__Prompt__:
Counting only the lines below that contain the word "качество", what is the total? Give it with no other words.
----- Available data -----
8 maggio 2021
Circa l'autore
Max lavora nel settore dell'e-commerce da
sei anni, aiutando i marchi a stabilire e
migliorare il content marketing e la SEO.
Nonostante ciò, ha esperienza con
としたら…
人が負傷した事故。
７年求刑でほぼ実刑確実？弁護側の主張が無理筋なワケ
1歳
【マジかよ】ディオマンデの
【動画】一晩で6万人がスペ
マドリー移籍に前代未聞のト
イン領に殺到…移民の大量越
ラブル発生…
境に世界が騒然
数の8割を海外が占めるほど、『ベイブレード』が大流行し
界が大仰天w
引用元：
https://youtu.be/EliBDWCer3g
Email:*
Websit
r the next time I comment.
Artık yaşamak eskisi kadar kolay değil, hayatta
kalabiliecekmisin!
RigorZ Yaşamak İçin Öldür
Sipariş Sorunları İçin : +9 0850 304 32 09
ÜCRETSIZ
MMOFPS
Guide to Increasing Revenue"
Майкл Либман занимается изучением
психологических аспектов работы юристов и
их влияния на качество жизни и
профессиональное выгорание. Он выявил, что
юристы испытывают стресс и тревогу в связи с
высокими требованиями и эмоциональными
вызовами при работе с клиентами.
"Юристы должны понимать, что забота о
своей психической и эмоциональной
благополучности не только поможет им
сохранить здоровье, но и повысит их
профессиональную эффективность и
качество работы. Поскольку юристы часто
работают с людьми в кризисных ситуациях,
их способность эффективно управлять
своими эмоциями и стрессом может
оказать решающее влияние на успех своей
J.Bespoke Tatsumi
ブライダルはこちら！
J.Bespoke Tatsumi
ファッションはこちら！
-----
__Written response__:
2